One Market Plaza in San Francisco
Google is giving up 300,000 square feet of office space at One Market Plaza in San Francisco. Image courtesy of CommercialEdge

Owned by Paramount Group and Blackstone, the complex has two high-rise towers and an 11-story office annex building known as the Landmark, where Google will retain an office when it clears out of the larger tower. Google has leased the 300,000-square-foot office space since 2018.

Google spokesperson Ryan Lamont told the San Francisco Chronicle, which broke the story, that the company is committed to having a long-term presence in San Francisco but would not say how long it would retain its space in the Landmark building at the complex. Lamont reiterated the company’s stance that it is focused on investing in real estate efficiently to handle the current and future needs of a hybrid workforce. Google also leases about 400,000 square feet of space at the nearby 345 Spear St., but Lamont declined to discuss a possible lease renewal at that property, according to the Chronicle.

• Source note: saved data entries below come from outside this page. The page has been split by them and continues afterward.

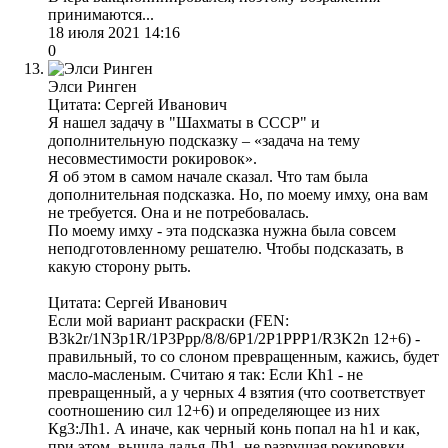
принимаются...
18 июля 2021 14:16
0
Элси Ринген
Цитата: Сергей Иванович
Я нашел задачу в "Шахматы в СССР" и
дополнительную подсказку – «задача на тему
несовместимости рокировок».
Я об этом в самом начале сказал. Что там была
дополнительная подсказка. Но, по моему имху, она вам
не требуется. Она и не потребовалась.
По моему имху - эта подсказка нужна была совсем
неподготовленному решателю. Чтобы подсказать, в
какую сторону рыть.
Цитата: Сергей Иванович
Если мой вариант раскраски (FEN:
B3k2r/1N3p1R/1P3Ppp/8/8/6P1/2P1PPP1/R3K2n 12+6) -
правильный, то со слоном превращенным, кажись, будет
масло-масленым. Считаю я так: Если Кh1 - не
превращенный, а у черных 4 взятия (что соответствует
соотношению сил 12+6) и определяющее из них
Кg3:Лh1. А иначе, как черный конь попал на h1 и как,
при этом, вышла ладья Лh1, не разрушая рокировки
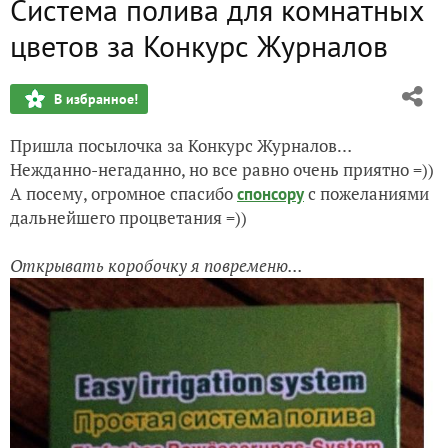
Система полива для комнатных
Благодарю спонсора фотоконкурса и администрацию 7dac
цветов за Конкурс Журналов
Деревья в моём саду. За два года от пустыни - к оазису
В избранное!
Есть ли жизнь после пятидесяти. Год спустя
Пришла посылочка за Конкурс Журналов…
Перепись населения, или Кто-кто в огороде живёт ?!
Нежданно-негаданно, но все равно очень приятно =))
А посему, огромное спасибо
с пожеланиями
спонсору
К хорошему урожаю - по подсказке Луны и Ольги Вороно
дальнейшего процветания =))
Открывать коробочку я повременю...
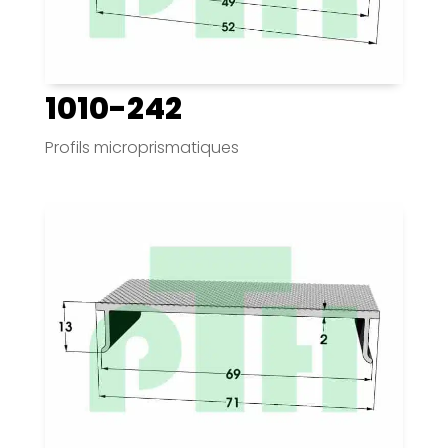
1010-242
Profils microprismatiques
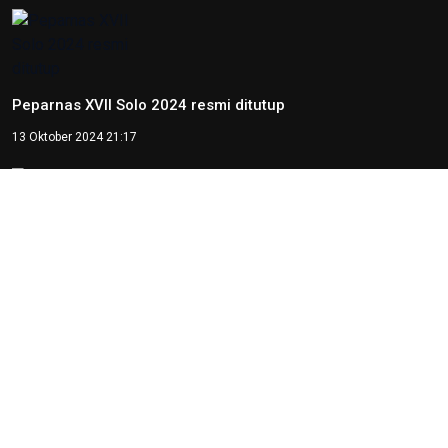
Otorita IKN Tegaskan PAUD Jadi
Fondasi Utama Pembentukan
Karakter Bangsa
22 Mei 2026 10:54
Kepala OIKN Serahkan SK
Perlindungan Adat Paser
Mentawir
14 Mei 2026 09:29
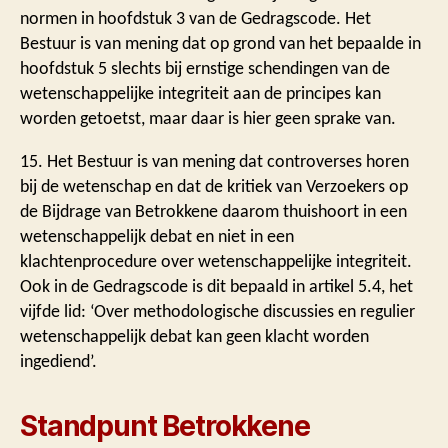
normen in hoofdstuk 3 van de Gedragscode. Het
Bestuur is van mening dat op grond van het bepaalde in
hoofdstuk 5 slechts bij ernstige schendingen van de
wetenschappelijke integriteit aan de principes kan
worden getoetst, maar daar is hier geen sprake van.
15. Het Bestuur is van mening dat controverses horen
bij de wetenschap en dat de kritiek van Verzoekers op
de Bijdrage van Betrokkene daarom thuishoort in een
wetenschappelijk debat en niet in een
klachtenprocedure over wetenschappelijke integriteit.
Ook in de Gedragscode is dit bepaald in artikel 5.4, het
vijfde lid: ‘Over methodologische discussies en regulier
wetenschappelijk debat kan geen klacht worden
ingediend’.
Standpunt Betrokkene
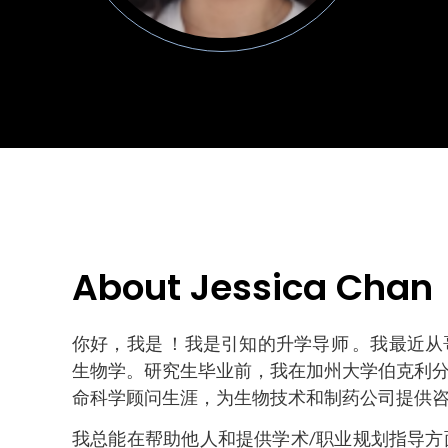
About Jessica Chan
你好，我是 ！我是引知的升学导师 。我最近
生物学。研究生毕业前，我在加州大学伯克利
命科学顾问生涯，为生物技术和制药公司提供
我总能在帮助他人和提供学术/职业规划指导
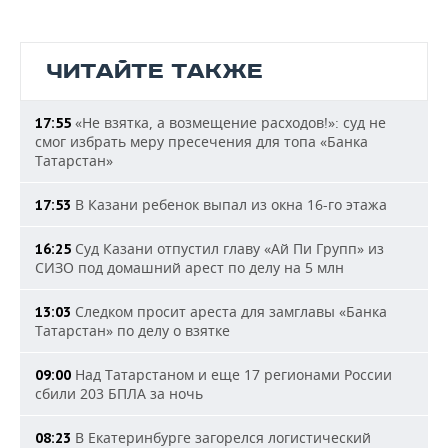
ЧИТАЙТЕ ТАКЖЕ
«Не взятка, а возмещение расходов!»: суд не
17:55
смог избрать меру пресечения для топа «Банка
Татарстан»
В Казани ребенок выпал из окна 16-го этажа
17:53
Суд Казани отпустил главу «Ай Пи Групп» из
16:25
СИЗО под домашний арест по делу на 5 млн
Следком просит ареста для замглавы «Банка
13:03
Татарстан» по делу о взятке
Над Татарстаном и еще 17 регионами России
09:00
сбили 203 БПЛА за ночь
В Екатеринбурге загорелся логистический
08:23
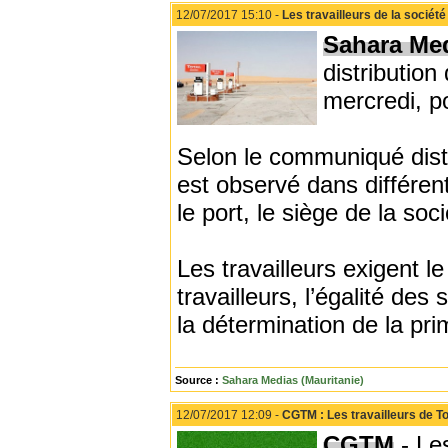
12/07/2017 15:10 -
Les travailleurs de la socié
Sahara Me
distribution
mercredi, p
Selon le communiqué dist
est observé dans différent
le port, le siège de la soc
Les travailleurs exigent le
travailleurs, l’égalité de
la détermination de la pri
Source :
Sahara Medias (Mauritanie)
12/07/2017 12:09 -
CGTM : Les travailleurs de T
CGTM
- Les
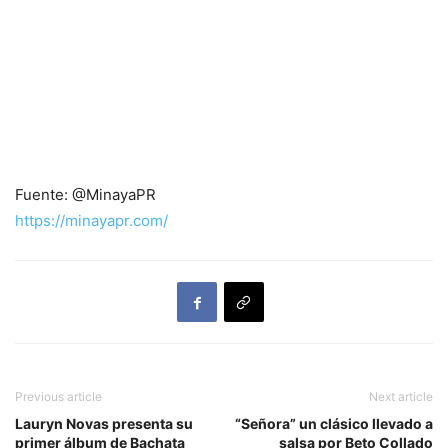
Fuente: @MinayaPR
https://minayapr.com/
Previous article
Next article
Lauryn Novas presenta su
“Señora” un clásico llevado a
primer álbum de Bachata
salsa por Beto Collado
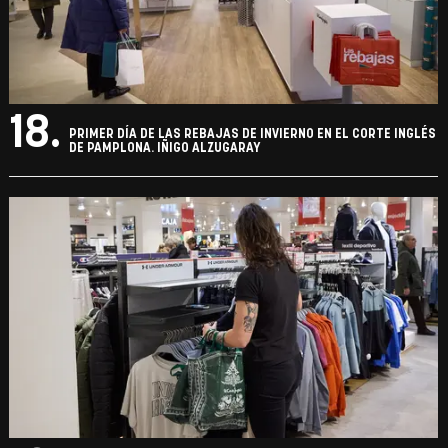
18.
PRIMER DÍA DE LAS REBAJAS DE INVIERNO EN EL CORTE INGLÉS
DE PAMPLONA. IÑIGO ALZUGARAY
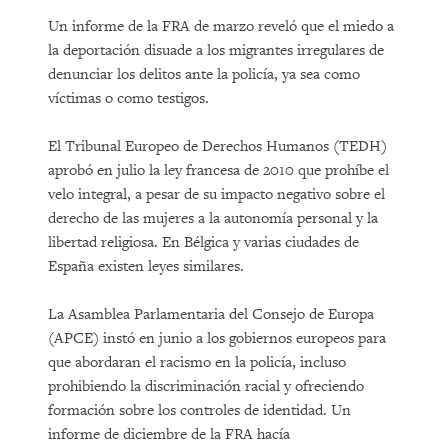
Un informe de la FRA de marzo reveló que el miedo a
la deportación disuade a los migrantes irregulares de
denunciar los delitos ante la policía, ya sea como
víctimas o como testigos.
El Tribunal Europeo de Derechos Humanos (TEDH)
aprobó en julio la ley francesa de 2010 que prohíbe el
velo integral, a pesar de su impacto negativo sobre el
derecho de las mujeres a la autonomía personal y la
libertad religiosa. En Bélgica y varias ciudades de
España existen leyes similares.
La Asamblea Parlamentaria del Consejo de Europa
(APCE) instó en junio a los gobiernos europeos para
que abordaran el racismo en la policía, incluso
prohibiendo la discriminación racial y ofreciendo
formación sobre los controles de identidad. Un
informe de diciembre de la FRA hacía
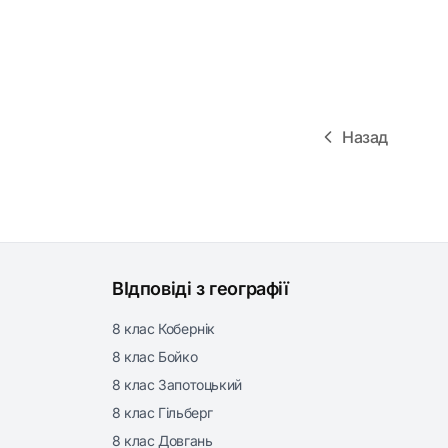
Назад
ВІдповіді з географії
8 клас Кобернік
8 клас Бойко
8 клас Запотоцький
8 клас Гільберг
8 клас Довгань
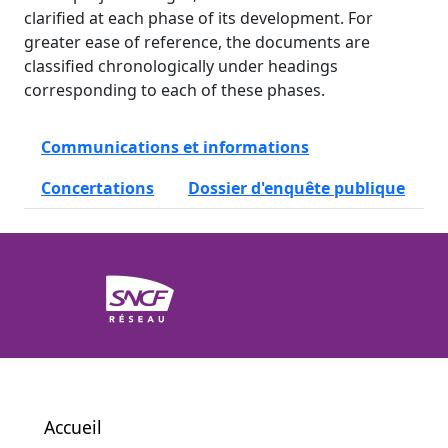
clarified at each phase of its development. For
greater ease of reference, the documents are
classified chronologically under headings
corresponding to each of these phases.
Communications et informations
Concertations
Dossier d'enquête publique
Accueil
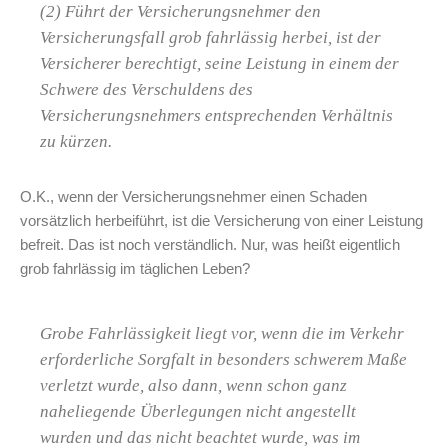
(2) Führt der Versicherungsnehmer den
Versicherungsfall grob fahrlässig herbei, ist der
Versicherer berechtigt, seine Leistung in einem der
Schwere des Verschuldens des
Versicherungsnehmers entsprechenden Verhältnis
zu kürzen.
O.K., wenn der Versicherungsnehmer einen Schaden
vorsätzlich herbeiführt, ist die Versicherung von einer Leistung
befreit. Das ist noch verständlich. Nur, was heißt eigentlich
grob fahrlässig im täglichen Leben?
Grobe Fahrlässigkeit liegt vor, wenn die im Verkehr
erforderliche Sorgfalt in besonders schwerem Maße
verletzt wurde, also dann, wenn schon ganz
naheliegende Überlegungen nicht angestellt
wurden und das nicht beachtet wurde, was im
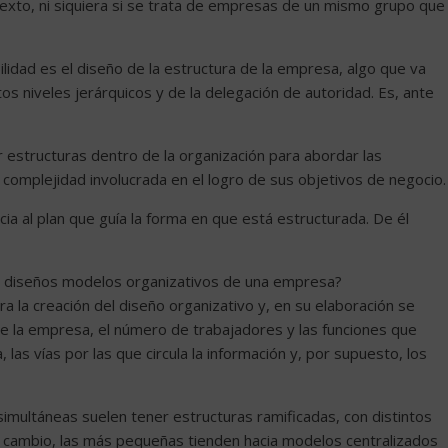
texto, ni siquiera si se trata de empresas de un mismo grupo que
lidad es el diseño de la estructura de la empresa, algo que va
os niveles jerárquicos y de la delegación de autoridad. Es, ante
r estructuras dentro de la organización para abordar las
complejidad involucrada en el logro de sus objetivos de negocio.
ia al plan que guía la forma en que está estructurada. De él
os diseños modelos organizativos de una empresa?
ra la creación del diseño organizativo y, en su elaboración se
 la empresa, el número de trabajadores y las funciones que
 las vías por las que circula la información y, por supuesto, los
imultáneas suelen tener estructuras ramificadas, con distintos
En cambio, las más pequeñas tienden hacia modelos centralizados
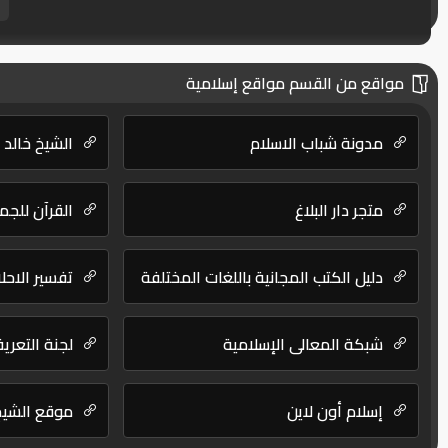
مواقع من القسم مواقع إسلامية
مدونة شباب الاسلام
الشيخ خالد 
متجر دار البلاغ
القرآن للجم
دليل الكتب المجانية باللغات المختلفة
تفسير الاحلا
شبكة المعالي الإسلامية
لجنة التعري
إسلام أون لاين
موقع الشيخ 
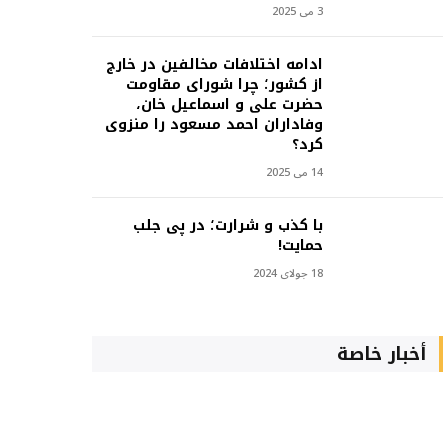
3 می 2025
ادامه اختلافات مخالفین در خارج
از کشور؛ چرا شورای مقاومت
حضرت علی و اسماعیل خان،
وفاداران احمد مسعود را منزوی
کرد؟
14 می 2025
با کذب و شرارت؛ در پی جلب
حمایت!
18 جولای 2024
أخبار خاصة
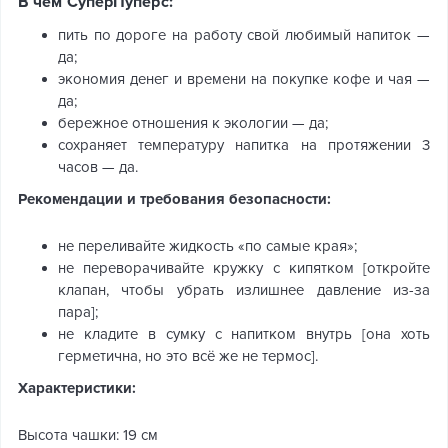
В чем СуперПуперс:
пить по дороге на работу свой любимый напиток —
да;
экономия денег и времени на покупке кофе и чая —
да;
бережное отношения к экологии — да;
сохраняет температуру напитка на протяжении 3
часов — да.
Рекомендации и требования безопасности:
не переливайте жидкость «по самые края»;
не переворачивайте кружку с кипятком [откройте
клапан, чтобы убрать излишнее давление из-за
пара];
не кладите в сумку с напитком внутрь [она хоть
герметична, но это всё же не термос].
Характеристики:
Высота чашки: 19 см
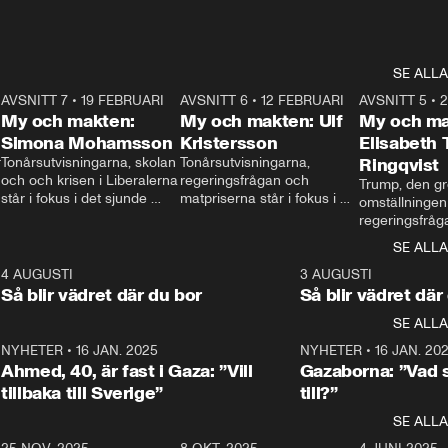
SE ALLA
7
AVSNITT 7
•
19 FEBRUARI
24:30
AVSNITT 6
•
12 FEBRUARI
27:30
AVSNITT 5
•
My och makten:
My och makten: Ulf
My och ma
Simona Mohamsson
Kristersson
Elisabeth
 
Tonårsutvisningarna, skolan 
Tonårsutvisningarna, 
Ringqvist
och och krisen i Liberalerna 
regeringsfrågan och 
Trump, den gr
står i fokus i det sjunde 
matpriserna står i fokus i 
omställningen
avsnittet av ”My och 
det sjätte avsnittet av ”My 
regeringsfråga
makten”. Se när 
och makten”. Se när 
centrum i det 
SE ALLA
Aftonbladets inrikespolitiska 
Aftonbladets inrikespolitiska 
avsnittet av ”
kommentator My 
kommentator My 
6
4 AUGUSTI
1:06
3 AUGUSTI
Makten”. Se nä
Rohwedder ställer 
Rohwedder ställer 
Så blir vädret där du bor
Så blir vädret där
Aftonbladets in
utbildnings- och 
statsminister Ulf Kristersson 
kommentator 
SE ALLA
integrationsminister Simona 
till svars.
Rohwedder stäl
Mohamsson till svars.
Centerpartiets
2
NYHETER
•
16 JAN. 2025
1:01
NYHETER
•
16 JAN. 20
Thand Ring till
Ahmed, 40, är fast i Gaza: ”Vill
Gazaborna: ”Vad s
tillbaka till Sverige”
till?”
SE ALLA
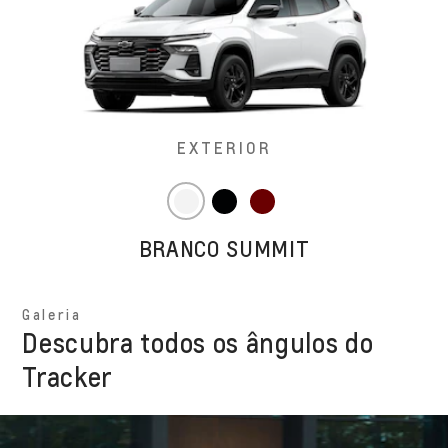
EXTERIOR
BRANCO SUMMIT
Galeria
Descubra todos os ângulos do
Tracker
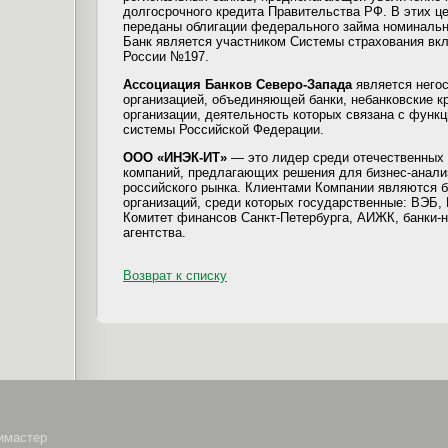
долгосрочного кредита Правительства РФ. В этих це
переданы облигации федерального займа номинальн
Банк является участником Системы страхования вкл
России №197.
Ассоциация Банков Северо-Запада
является него
организацией, объединяющей банки, небанковские к
организации, деятельность которых связана с функ
системы Российской Федерации.
ООО «ИНЭК-ИТ»
— это лидер среди отечественных
компаний, предлагающих решения для бизнес-анализ
российского рынка. Клиентами Компании являются б
организаций, среди которых государственные: ВЭБ, 
Комитет финансов Санкт-Петербурга, АИЖК, банки-н
агентства.
Возврат к списку
симастер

READ ALSO: Suburbs Dominate Coworking Space Expansion


Google’s announced exit comes one year after Visa listed its 190,000-square-foot headquarters at One Market Plaza for sublease ahead of its move this year to Mission Bay, a 1.4 million-square-foot megaproject in the Mission Rock neighborhood being developed by Tishman Speyer and the San Francisco Giants. Also last year, Autodesk listed 73,000 square feet at One Market Plaza for sublease as well.

However, a Paramount and Blackstone spokesperson told the Chronicle the Google lease doesn’t expire for another year and they are already in discussions with possible new tenants. The property also still commands rents about 20 percent higher than other trophy office assets in the city, the Chronicle reported.

The Google lease news came several months after Paramount and Blackstone modified and extended their existing $975 million loan for the trophy office complex. The mortgage was due to mature in February, but the joint venture partners worked out a deal to reduce the loan balance to $850 million, following a $125 million paydown. The modified loan matures in February 2027, with a possible one-year extension.

Office concerns remain

While the San Francisco office market has seen some positive net absorption in the first quarter, the strongest quarter since 2020, issues remain. Vacancy increased to 32.7 percent and availability stayed flat at 37 percent, a sign of surplus space, according to Cresa’s San Francisco office market summary for the first quarter of 2024. The report also noted that 84.7 percent of tenants taking 100,000 square feet or more in the past two quarters move into subleased space, which offer discounted rents, lower capital costs and quicker occupancy. New leases in the first quarter included Silicon Valley Bank, a division of First Citizens Bank, opening a new office on several floors of 222 Second St.

Like other technology companies, Google has had layoffs in recent years and began downsizing its real estate portfolio as more of its employees chose to work remotely or take advantage of flexible schedules that didn’t require them to be in the office five days a week.

In February 2023, the company stated it expected to spend $500 million in the first quarter that year to reduce its office space globally. Several months later, Google put more than 1.4 million square of office space in the Bay Area up for sublease, including 736,000 square feet in Sunnyvale, Calif., according to The Real Deal. In November, Google and Lendlease agreed to halt the $15 billion development of four master-planned mixed-use neighborhoods in Silicon Valley, including one project in Mount View, Calif., that would have included office space as well as residential and retail uses across 153 acres. Further north on the West Coast, Google notified Kirkland, Wash., last year it wasn’t going to buy a 10-acre property where it was planning a major redevelopment and space for as many as 6,000 employees.

In positive office news, earlier this year Google opened its New York City headquarters at the expanded and rehabilitated 1.3 million-square-foot St. John’s Terminal building at 550 Washington St. in Manhattan’s Hudson Square section. The adaptive reuse project is the centerpiece of Google’s 1.7 million square feet of space in the neighborhood, including nearby offices at 315 Hudson St. and 345 Hudson St.